My wife works 3 days a week and gets paid around 200 euro. She does not claim for the other days she does not work.

She wants to leave her job due to difficulties in the work place that have been getting progressively worse over the last number of years. 

Can she claim dole/jsa or what ever it is called these days if she leaves her job of her own accord??


----------



## ClubMan (25 Oct 2011)

Leaving a job voluntarily may disqualify one from _Jobseeker's Benefit _(_PRSI _linked, not means tested) or _Jobseeker's Allowance _(means tested) for a number of (up to 9) weeks. Whether she qualifies for one or other depends on her _PRSI _contribution history and other details about your joint circumstances. Difficult to say without more info. Check out the _SW _and _CI _sites for some summary info about these and other SW payment schemes:

www.welfare.ie
www.citizensinformation.ie


----------



## Ildánach (25 Oct 2011)

There are two factors to take into account.

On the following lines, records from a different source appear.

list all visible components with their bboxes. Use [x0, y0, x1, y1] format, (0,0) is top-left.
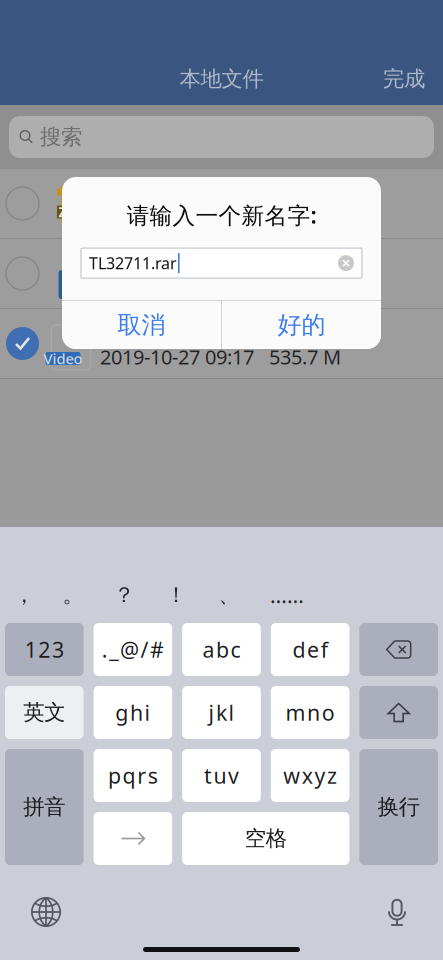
button[interactable]: 取消	[62, 301, 221, 349]
staticText: ？	[114, 582, 134, 608]
staticText: ._@/#	[102, 635, 164, 664]
staticText: 本地文件	[180, 66, 264, 92]
button[interactable]: ._@/#	[94, 623, 172, 676]
staticText: ！	[166, 582, 186, 608]
staticText: 完成	[383, 66, 425, 92]
button[interactable]: 换行	[359, 749, 438, 865]
staticText: ghi	[115, 698, 150, 727]
button[interactable]: mno	[271, 686, 349, 739]
button[interactable]: ghi	[94, 686, 172, 739]
button[interactable]: ，	[0, 575, 48, 615]
staticText: mno	[286, 698, 335, 727]
staticText: ZIP	[58, 203, 80, 221]
button[interactable]	[359, 686, 438, 739]
button[interactable]: 、	[202, 575, 256, 615]
button[interactable]: 123	[5, 623, 84, 676]
staticText: 拼音	[23, 794, 65, 820]
staticText: 2019-10-27 09:17 535.7 M	[100, 343, 341, 370]
button[interactable]: 拼音	[5, 749, 84, 865]
staticText: wxyz	[283, 761, 337, 790]
staticText: def	[292, 635, 328, 664]
staticText: 请输入一个新名字:	[126, 200, 316, 230]
staticText: 搜索	[40, 124, 82, 150]
button[interactable]	[94, 812, 172, 865]
button[interactable]: jkl	[182, 686, 261, 739]
staticText: abc	[202, 635, 241, 664]
button[interactable]: 。	[48, 575, 98, 615]
button[interactable]	[0, 239, 443, 308]
button[interactable]: tuv	[182, 749, 261, 802]
button[interactable]: 完成	[365, 60, 443, 98]
button[interactable]: abc	[182, 623, 261, 676]
button[interactable]: 好的	[222, 301, 381, 349]
staticText: 空格	[245, 825, 287, 852]
staticText: 英文	[23, 699, 65, 726]
staticText: 123	[25, 635, 64, 664]
staticText: ……	[270, 581, 304, 609]
button[interactable]: Dictation	[374, 890, 420, 934]
button[interactable]: Switch keyboard	[23, 890, 69, 934]
staticText: 换行	[378, 794, 420, 820]
staticText: TL32711.rar	[89, 252, 177, 274]
button[interactable]: Video	[0, 309, 443, 378]
button[interactable]: 搜索	[9, 116, 434, 158]
staticText: tuv	[204, 761, 239, 790]
button[interactable]	[359, 623, 438, 676]
button[interactable]: ZIP	[0, 169, 443, 238]
staticText: Video	[44, 349, 82, 368]
staticText: 好的	[278, 310, 326, 340]
staticText: 、	[218, 582, 240, 608]
button[interactable]: ……	[256, 575, 318, 615]
button[interactable]: pqrs	[94, 749, 172, 802]
button[interactable]: 英文	[5, 686, 84, 739]
staticText: 。	[62, 582, 84, 608]
staticText: ，	[14, 582, 34, 608]
button[interactable]: wxyz	[271, 749, 349, 802]
button[interactable]: ？	[98, 575, 150, 615]
staticText: 取消	[118, 310, 166, 340]
button[interactable]: def	[271, 623, 349, 676]
staticText: pqrs	[108, 761, 158, 790]
staticText: jkl	[208, 698, 235, 727]
button[interactable]: ！	[150, 575, 202, 615]
button[interactable]: 空格	[182, 812, 349, 865]
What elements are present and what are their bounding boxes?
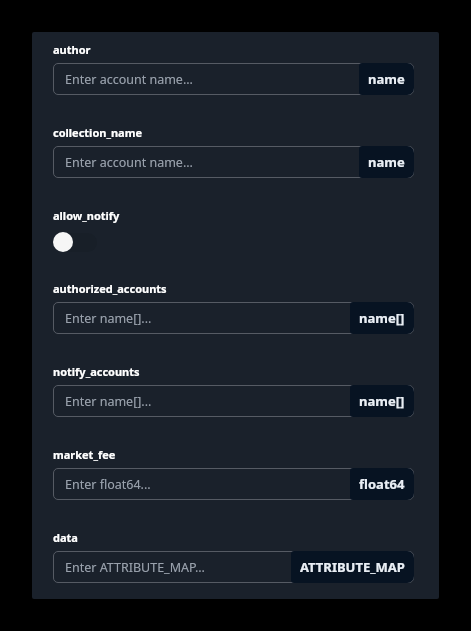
button[interactable]: Enter account name... <box>53 63 414 95</box>
button[interactable]: name[] <box>350 302 414 334</box>
staticText: Enter ATTRIBUTE_MAP... <box>65 559 205 576</box>
staticText: Enter account name... <box>65 71 193 88</box>
staticText: name[] <box>359 392 405 410</box>
staticText: Enter name[]... <box>65 310 152 327</box>
button[interactable]: Enter name[]... <box>53 385 414 417</box>
button[interactable]: Enter float64... <box>53 468 414 500</box>
staticText: ATTRIBUTE_MAP <box>300 558 405 576</box>
button[interactable]: name <box>359 63 414 95</box>
button[interactable]: Enter ATTRIBUTE_MAP... <box>53 551 414 583</box>
staticText: name <box>368 153 405 171</box>
staticText: collection_name <box>53 125 142 140</box>
button[interactable]: name <box>359 146 414 178</box>
button[interactable]: Enter name[]... <box>53 302 414 334</box>
staticText: authorized_accounts <box>53 281 167 296</box>
staticText: notify_accounts <box>53 364 140 379</box>
staticText: author <box>53 42 91 57</box>
staticText: Enter name[]... <box>65 393 152 410</box>
staticText: market_fee <box>53 447 116 462</box>
staticText: float64 <box>359 475 405 493</box>
staticText: Enter account name... <box>65 154 193 171</box>
button[interactable]: float64 <box>350 468 414 500</box>
button[interactable]: name[] <box>350 385 414 417</box>
staticText: name <box>368 70 405 88</box>
staticText: data <box>53 530 78 545</box>
button[interactable]: Enter account name... <box>53 146 414 178</box>
staticText: allow_notify <box>53 208 120 223</box>
staticText: Enter float64... <box>65 476 151 493</box>
button[interactable]: Toggle allow_notify <box>53 232 97 252</box>
staticText: name[] <box>359 309 405 327</box>
button[interactable]: ATTRIBUTE_MAP <box>291 551 414 583</box>
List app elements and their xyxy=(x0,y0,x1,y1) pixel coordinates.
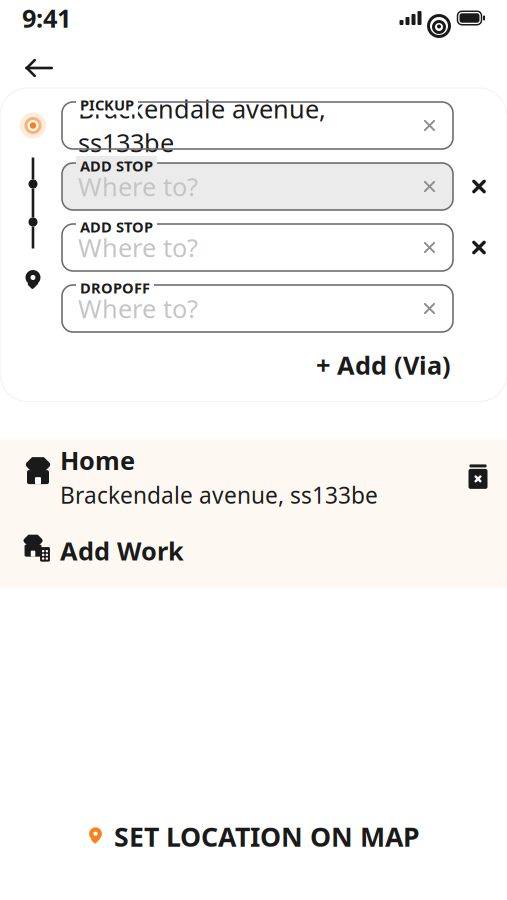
button[interactable]: Remove stop xyxy=(465,234,493,262)
button[interactable]: Where to? xyxy=(62,285,453,332)
staticText: Brackendale avenue, ss133be xyxy=(60,480,378,510)
staticText: + Add (Via) xyxy=(316,348,451,382)
button[interactable]: Where to? xyxy=(62,224,453,271)
staticText: ADD STOP xyxy=(80,217,153,236)
button[interactable]: Home xyxy=(0,440,507,514)
staticText: Brackendale avenue, ss133be xyxy=(78,92,326,159)
button[interactable]: Add Work xyxy=(0,514,507,588)
staticText: Where to? xyxy=(78,231,198,264)
staticText: PICKUP xyxy=(80,95,134,114)
button[interactable]: Where to? xyxy=(62,163,453,210)
button[interactable]: Brackendale avenue, ss133be xyxy=(62,102,453,149)
staticText: Home xyxy=(60,443,135,477)
staticText: SET LOCATION ON MAP xyxy=(114,819,420,854)
button[interactable]: Back xyxy=(12,48,66,88)
button[interactable]: + Add (Via) xyxy=(308,342,459,388)
button[interactable]: Remove stop xyxy=(465,172,493,200)
staticText: Add Work xyxy=(60,534,184,567)
staticText: DROPOFF xyxy=(80,278,150,298)
staticText: Where to? xyxy=(78,292,198,325)
staticText: Where to? xyxy=(78,170,198,203)
staticText: ADD STOP xyxy=(80,156,153,176)
button[interactable]: SET LOCATION ON MAP xyxy=(67,809,440,864)
staticText: 9:41 xyxy=(22,1,71,35)
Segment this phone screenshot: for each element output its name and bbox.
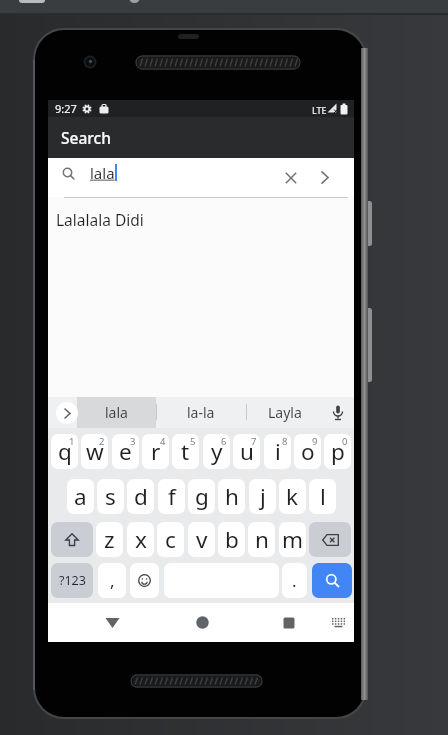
button[interactable]: a [67, 479, 94, 514]
staticText: v [196, 524, 208, 555]
button[interactable]: n [248, 522, 275, 557]
button[interactable]: la-la [156, 397, 245, 428]
button[interactable] [311, 160, 338, 195]
button[interactable] [277, 160, 304, 195]
button[interactable] [309, 522, 351, 557]
staticText: h [225, 481, 239, 512]
staticText: j [260, 481, 266, 512]
staticText: t [181, 436, 190, 467]
button[interactable] [130, 563, 159, 598]
staticText: p [331, 436, 345, 467]
staticText: , [110, 569, 115, 592]
button[interactable]: w [81, 434, 108, 469]
staticText: LTE [312, 104, 327, 116]
button[interactable]: e [112, 434, 139, 469]
button[interactable]: t [172, 434, 199, 469]
staticText: w [86, 436, 104, 467]
staticText: q [58, 436, 72, 467]
button[interactable]: q [51, 434, 78, 469]
button[interactable]: g [188, 479, 215, 514]
button[interactable] [96, 603, 129, 642]
button[interactable] [51, 522, 93, 557]
button[interactable]: lala [77, 397, 156, 428]
staticText: . [292, 569, 297, 592]
staticText: ?123 [59, 572, 86, 589]
button[interactable]: s [97, 479, 124, 514]
button[interactable]: d [127, 479, 154, 514]
button[interactable]: v [188, 522, 215, 557]
button[interactable]: m [279, 522, 306, 557]
button[interactable]: o [294, 434, 321, 469]
button[interactable]: i [264, 434, 291, 469]
button[interactable] [312, 563, 352, 598]
staticText: lala [90, 163, 115, 183]
staticText: m [282, 524, 304, 555]
staticText: l [320, 481, 326, 512]
staticText: e [119, 436, 132, 467]
staticText: 0 [342, 435, 348, 448]
button[interactable] [324, 603, 352, 642]
button[interactable]: r [142, 434, 169, 469]
button[interactable]: c [157, 522, 184, 557]
button[interactable]: Layla [247, 397, 322, 428]
staticText: s [105, 481, 116, 512]
staticText: 7 [251, 435, 257, 448]
staticText: c [165, 524, 176, 555]
button[interactable]: p [324, 434, 351, 469]
button[interactable]: j [249, 479, 276, 514]
button[interactable]: f [158, 479, 185, 514]
staticText: Lalalala Didi [56, 209, 144, 230]
staticText: o [301, 436, 315, 467]
staticText: i [275, 436, 281, 467]
staticText: 5 [190, 435, 196, 448]
button[interactable]: x [127, 522, 154, 557]
staticText: 9 [312, 435, 318, 448]
staticText: la-la [187, 403, 215, 422]
staticText: 2 [99, 435, 105, 448]
staticText: 1 [69, 435, 75, 448]
staticText: 4 [160, 435, 166, 448]
staticText: d [134, 481, 148, 512]
button[interactable] [56, 402, 78, 424]
button[interactable] [323, 397, 353, 428]
staticText: a [74, 481, 87, 512]
button[interactable]: b [218, 522, 245, 557]
button[interactable]: Lalalala Didi [48, 198, 354, 241]
staticText: z [104, 524, 115, 555]
staticText: 6 [221, 435, 227, 448]
staticText: b [225, 524, 239, 555]
button[interactable]: , [98, 563, 126, 598]
staticText: x [135, 524, 147, 555]
button[interactable]: y [203, 434, 230, 469]
staticText: Layla [268, 403, 302, 422]
button[interactable] [272, 603, 305, 642]
button[interactable]: l [309, 479, 336, 514]
button[interactable]: u [233, 434, 260, 469]
staticText: 8 [282, 435, 288, 448]
button[interactable] [186, 603, 219, 642]
button[interactable]: . [282, 563, 307, 598]
button[interactable]: lala [48, 158, 354, 197]
staticText: k [286, 481, 299, 512]
staticText: g [195, 481, 209, 512]
staticText: Search [61, 127, 111, 148]
button[interactable]: ?123 [51, 563, 93, 598]
staticText: f [168, 481, 176, 512]
staticText: u [240, 436, 254, 467]
staticText: r [151, 436, 161, 467]
staticText: 9:27 [55, 101, 77, 116]
button[interactable]: z [96, 522, 123, 557]
button[interactable]: k [279, 479, 306, 514]
button[interactable]: h [218, 479, 245, 514]
staticText: 3 [130, 435, 136, 448]
staticText: lala [105, 403, 128, 422]
staticText: y [211, 436, 223, 467]
staticText: n [255, 524, 269, 555]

The first, as outlined above, is whether she will be disqualified for leaving the job of her own accord.  THe deciding officer for Jobseekers will make this call, and may impose a disqualification of up to 9 weeks.  The decision can be appealed if you don't agree with it.  The key is whether it was reasonable for her to leave the job.  If the deciding officer (or appeals officer) agrees that it was reasonable, then she won't face any disqualification.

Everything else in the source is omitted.